Understanding Human Need, by Hartley Dean

Policy Press, 2010, xvii + 217 pp, pbk, 1 84742 189 0, £21.99, hbk, 1 84742 190 6, £65

The concept of need is at least as complex as the human experiences to which we apply it, and this book brings some valuable order to the ways in which the term is used by policy makers and social scientists.

The first substantive chapter (ch.2) understands ‘inherent’ need as needs which belong to every human being simply by virtue of our being human – and straightaway we are into a variety of ways of understanding need because the different ways in which we understand our human nature result in different understandings of inherent need. If we understand ourselves as utilitarian subjects then our needs will be understood as objective interests; if we understand ourselves as market actors, then our needs will be understood as subjective preferences; if we understand ourselves as psychological beings, then our needs will be understood as inner drives; and if we understand ourselves as members of a species, then we will understand our needs as (evolved) constitutive characteristics. Social policy is about the meeting of need, so how we understand need matters, which means that how we understand ourselves as human beings matters rather a lot.

Whilst Dean recognises that all need is to some extent interpreted, he gives chapter 3 to ‘interpreted need’ as a concept: that is, to understandings of need drawn from our experience of society and its culture. All understanding of need is culturally specific, so, for instance, in our consumer society consumerism generates our understanding of need.

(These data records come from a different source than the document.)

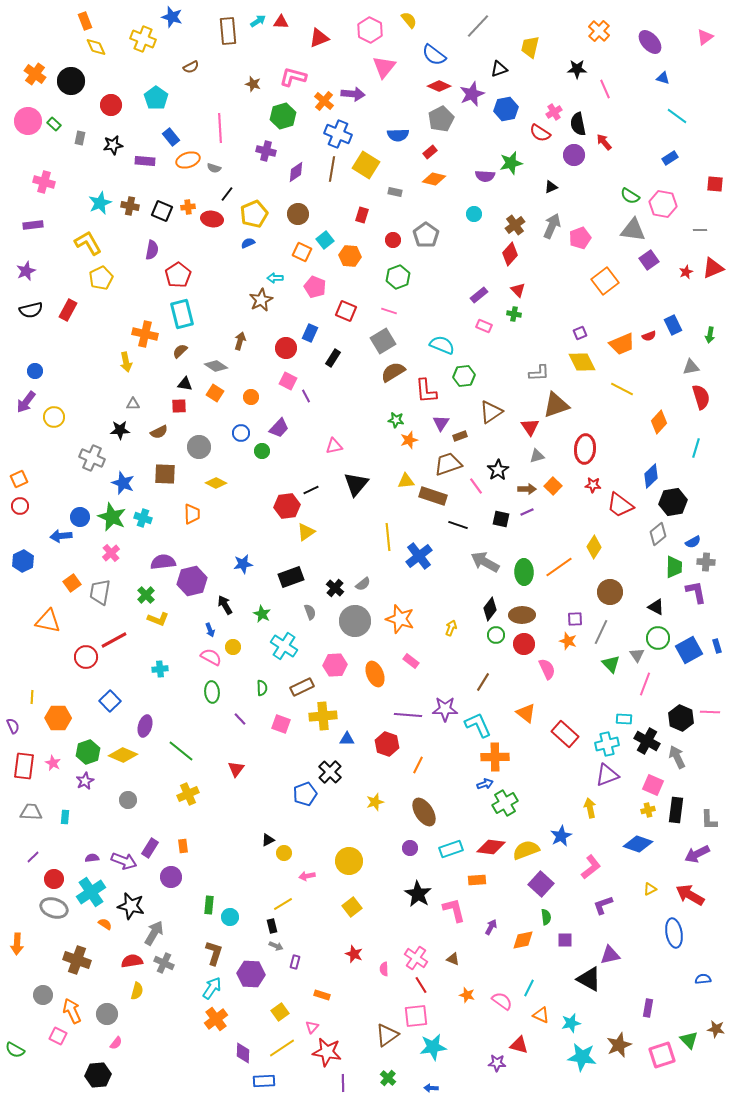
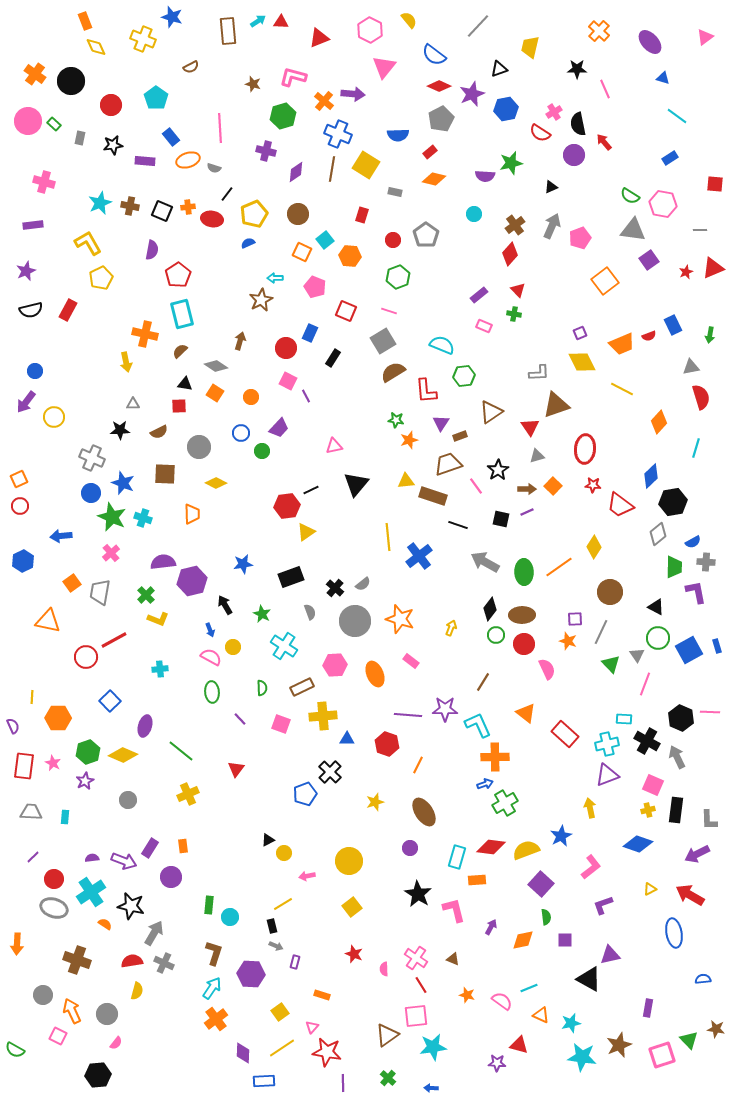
blue circle at (80, 517): moved 11 px right, 24 px up
cyan rectangle at (451, 849): moved 6 px right, 8 px down; rotated 55 degrees counterclockwise
cyan line at (529, 988): rotated 42 degrees clockwise
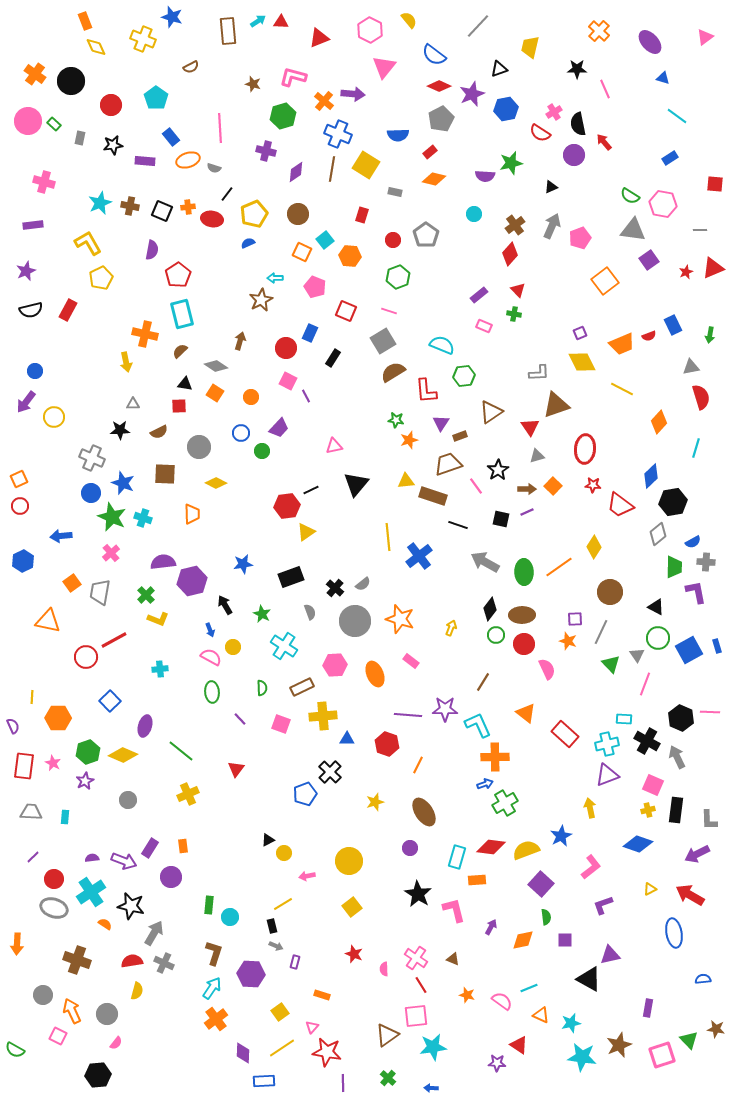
red triangle at (519, 1045): rotated 18 degrees clockwise
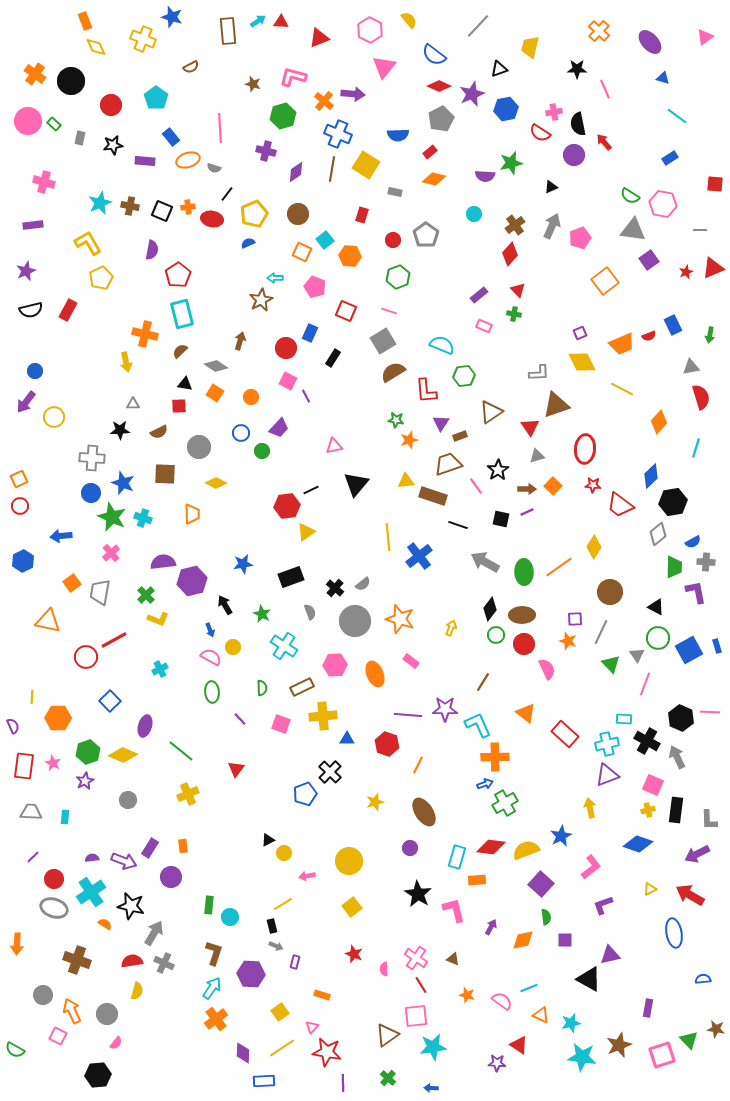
pink cross at (554, 112): rotated 21 degrees clockwise
gray cross at (92, 458): rotated 20 degrees counterclockwise
cyan cross at (160, 669): rotated 21 degrees counterclockwise
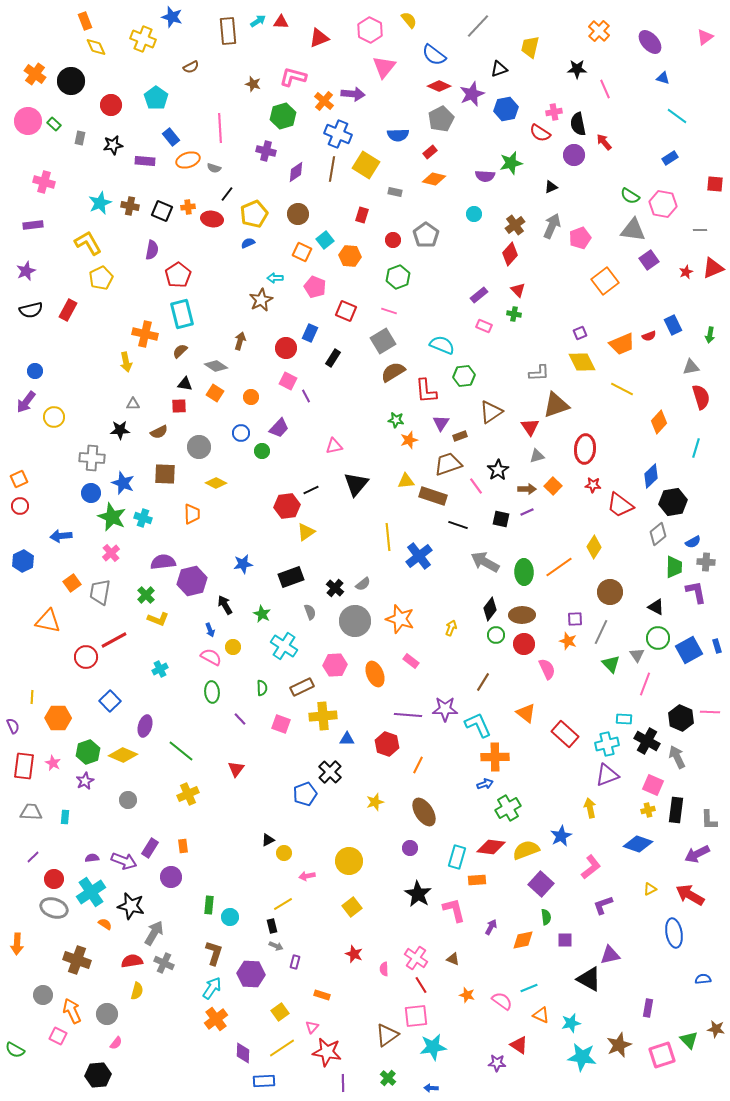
green cross at (505, 803): moved 3 px right, 5 px down
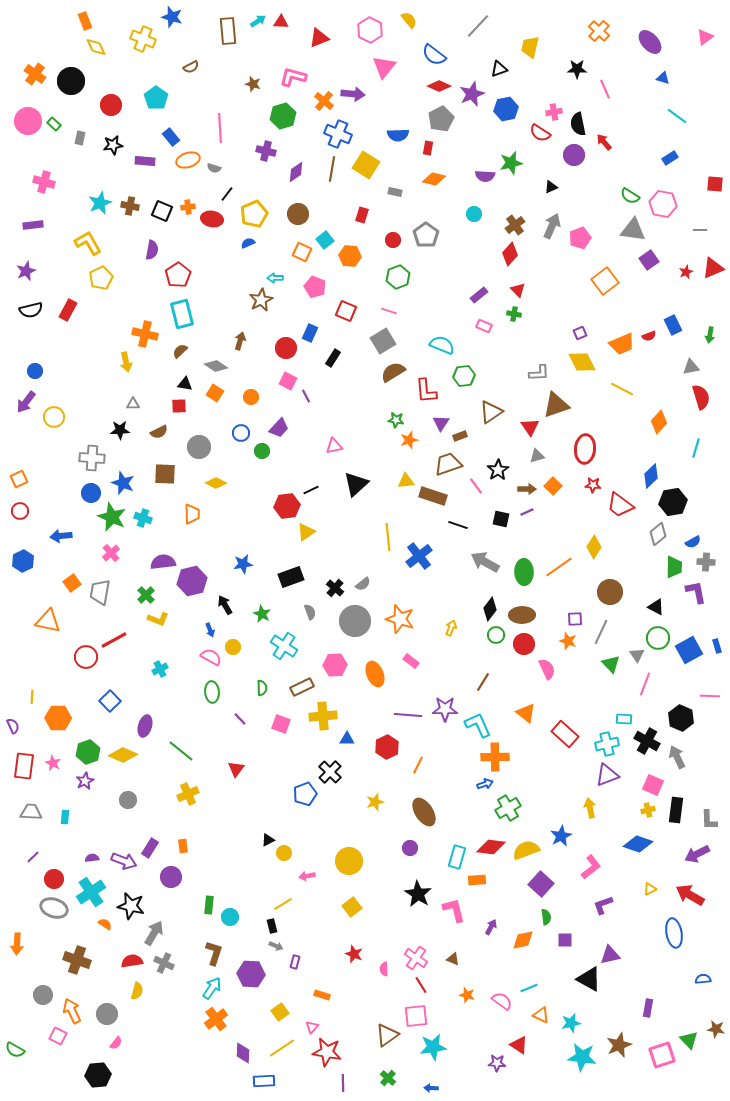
red rectangle at (430, 152): moved 2 px left, 4 px up; rotated 40 degrees counterclockwise
black triangle at (356, 484): rotated 8 degrees clockwise
red circle at (20, 506): moved 5 px down
pink line at (710, 712): moved 16 px up
red hexagon at (387, 744): moved 3 px down; rotated 15 degrees clockwise
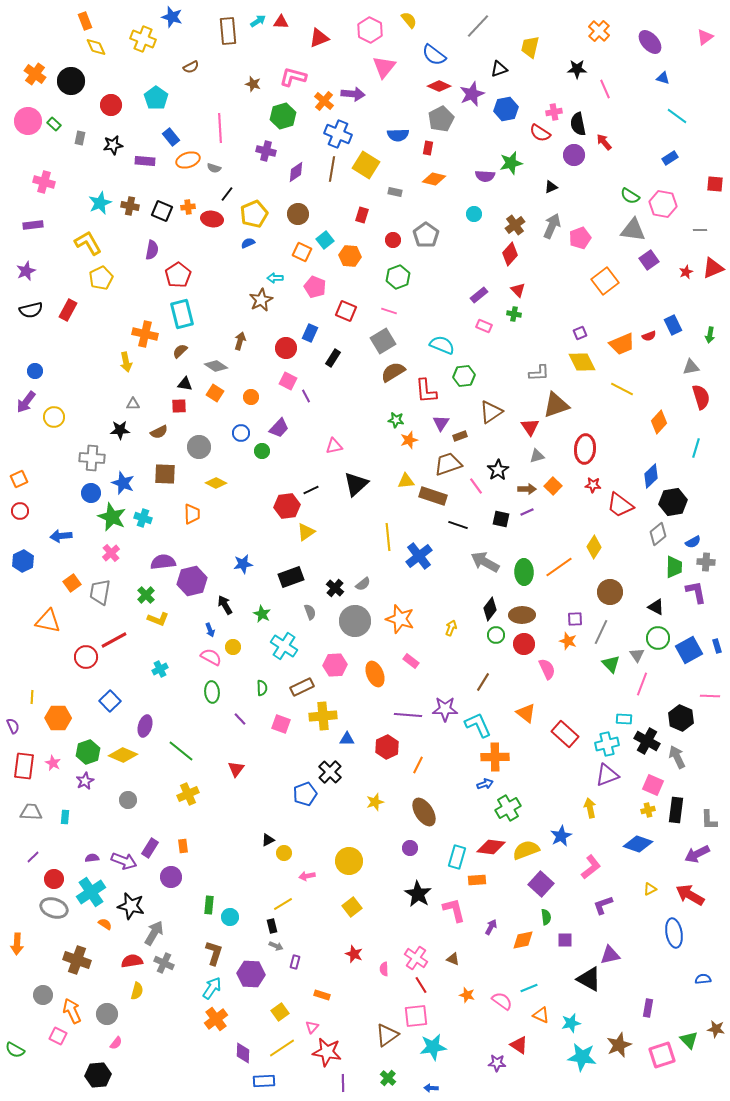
pink line at (645, 684): moved 3 px left
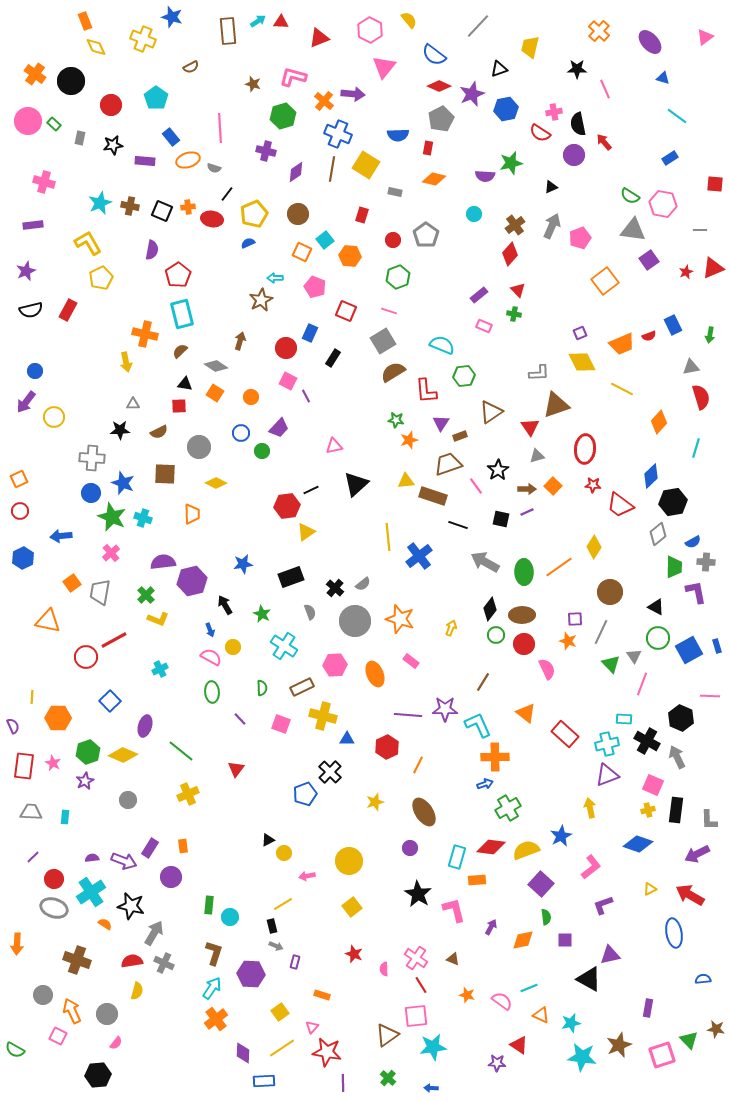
blue hexagon at (23, 561): moved 3 px up
gray triangle at (637, 655): moved 3 px left, 1 px down
yellow cross at (323, 716): rotated 20 degrees clockwise
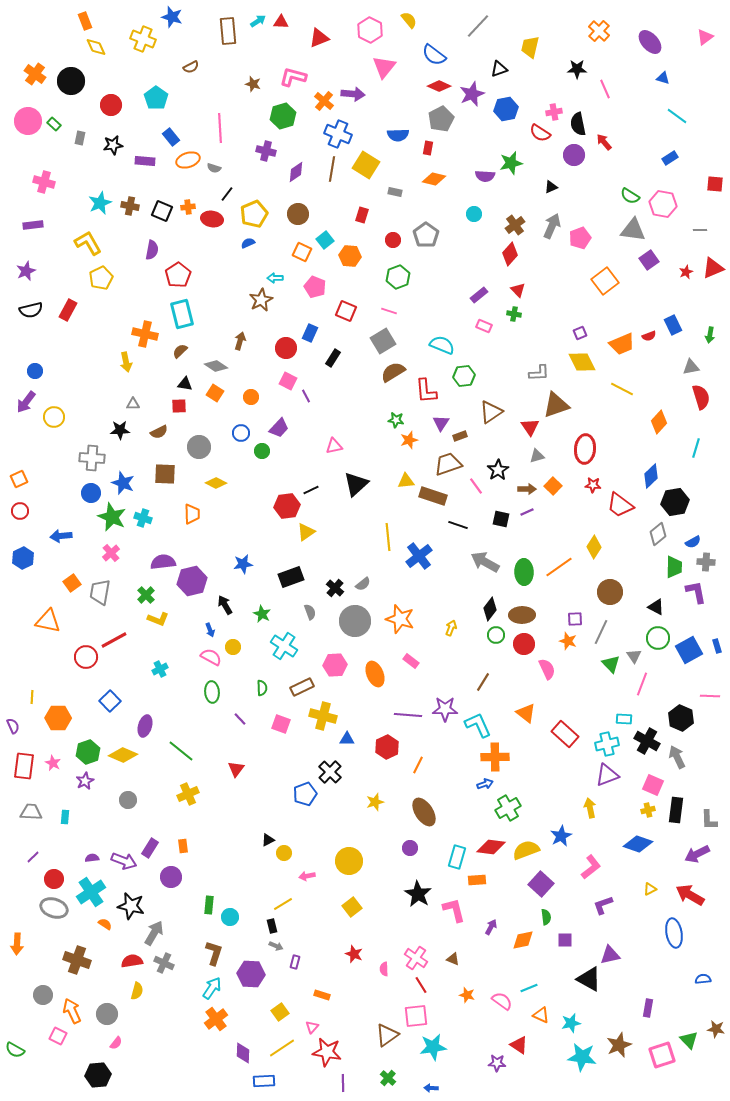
black hexagon at (673, 502): moved 2 px right
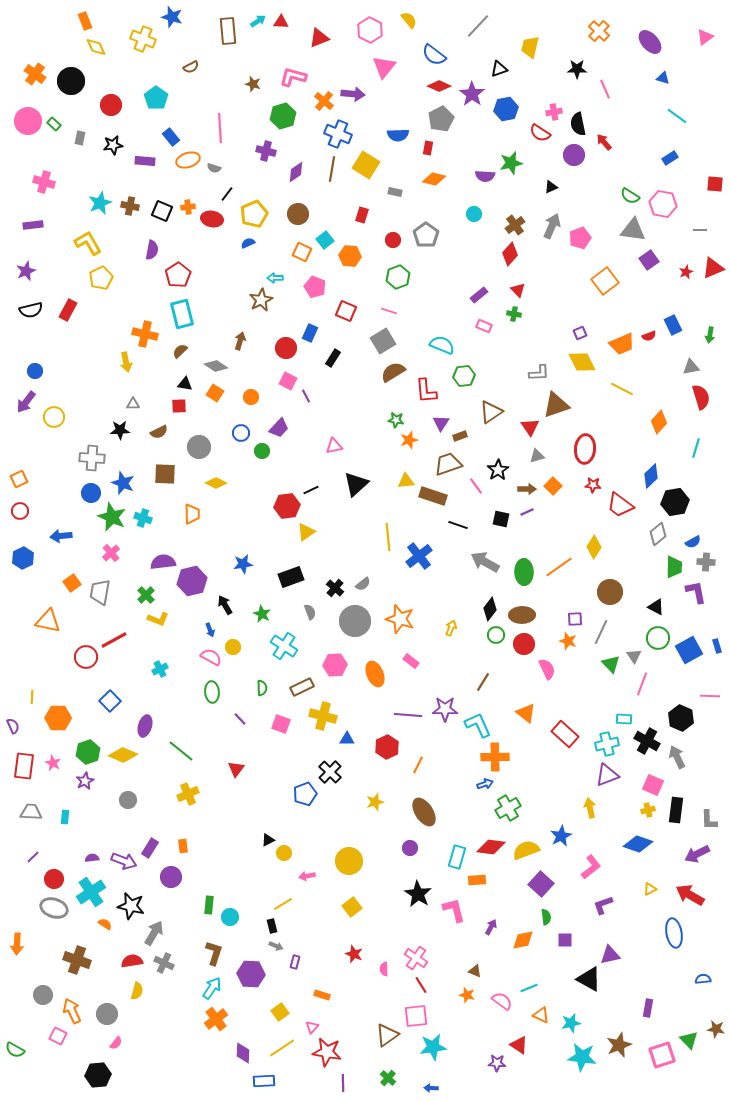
purple star at (472, 94): rotated 15 degrees counterclockwise
brown triangle at (453, 959): moved 22 px right, 12 px down
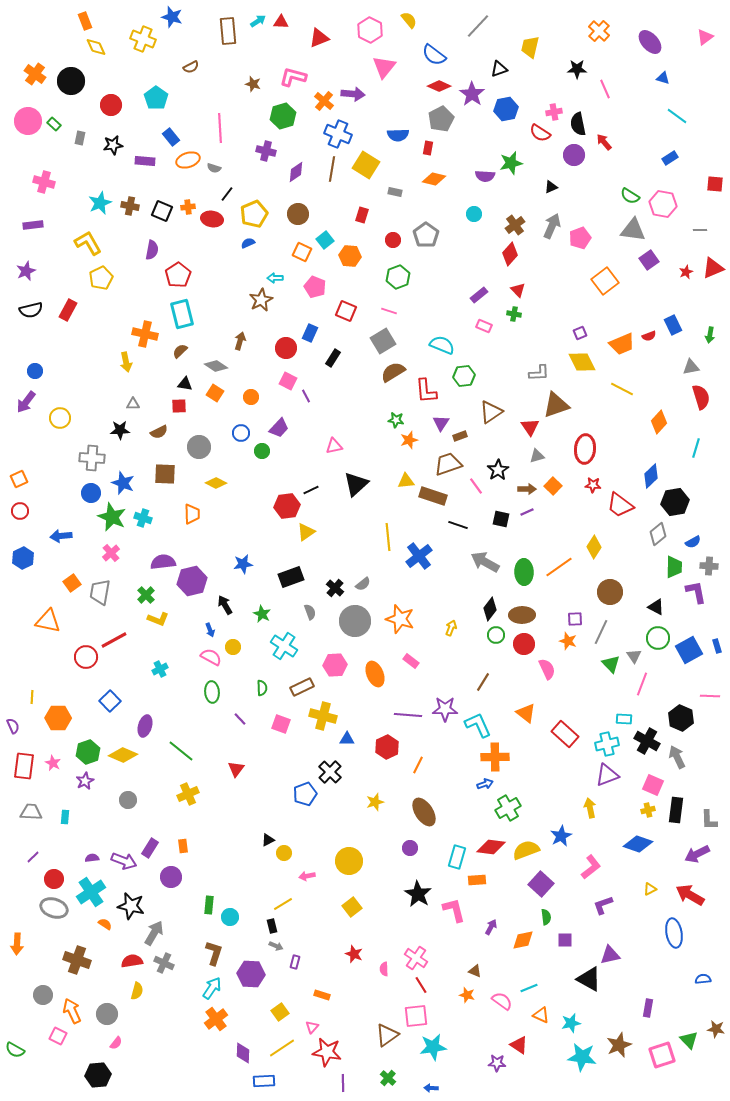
yellow circle at (54, 417): moved 6 px right, 1 px down
gray cross at (706, 562): moved 3 px right, 4 px down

Social policy relates to need as we understand it, and so to normative (i.e., expert-defined), felt, expressed and comparative needs, with their respective discovery methods: for instance, participatory methods for discovering expressed needs.

Chapters 4 and 5 discuss poverty in terms of unmet need, inequality as a risk that some people’s needs might not be met, social exclusion as exclusion from needs satisfaction, capabilities as the extent to which people are free to meet their needs, and ‘recognition’ as the extent to which people’s needs are recognised. A tension underlying each discussion is that between the individuals’ autonomy and our interdependency within society, and the related question: To what extent are my needs purely my own, and to what extent generated by and understood within our societal relationships?

In this context Dean explores in chapter 6 what he clearly regards as a crucial distinction: that between ‘thin’ and ‘thick’ needs. Whilst a variety of expressions are given to this distinction, underlying all of them is the distinction between need as individual and need as social; and much of the rest of the book is taken up with exploring this distinction through discussion of differing theoretical standpoints.
Chapter 7 develops a fourfold taxonomy of need constructed from the two main distinctions so far discussed: that between inherent and interpreted needs and that between thin and thick needs. Each resulting quadrant gives rise to a different social policy approach:

Diagram, Dean
A taxonomy of needs-based approaches (p.120)

 

Chapter 8 explores the ways in which needs are understood to imply rights. Dean develops another fourfold taxonomy based on the distinction between ‘doctrinal’ (or normative) rights and claims-based (asserted) rights and the distinction between understanding ourselves as autonomous subjects (thin needs) and as potentially vulnerable and therefore interdependent subjects (thick needs). Each quadrant generates rights understood in particular ways: for instance, doctrinal rights and an understanding of the person as vulnerable generate citizenship rights based on needs understood as universal. Dean then shows how each of Esping-Andersen’s welfare regime types prefers a particular category of rights: liberal welfare regimes selective rights, conservative regimes protective rights, social democratic regimes citizenship rights, and all of them conditional rights: and he offers a detailed critique of the ‘welfare citizenship’ to which social democracy has given birth.

In the final chapter Dean suggests that ‘our humanity depends … on social engagement and self-fulfilment’ and that this implies universal and unconditional approaches to social policy and the meeting of both particular and common needs. His particular policy proposal is local social rights councils, but it could equally well have been a Citizen’s Income, which does of course meet both particular and common needs as well as promoting both social engagement and self-fulfilment.
The book contains summaries and questions for discussion at the end of each chapter, and a reading list at the end. There is an index, though unfortunately a flawed one: Bill Jordan is frequently quoted and is in the index; Fitzpatrick is also frequently quoted but isn’t. Basic/Citizen’s Income gets a brief mention on p.136, but you wouldn’t know that from reading the index.

But the index is a minor blemish on an important book: important because it lays an essential foundation for any future discussion of social policy and thus for any future discussion of universal benefits.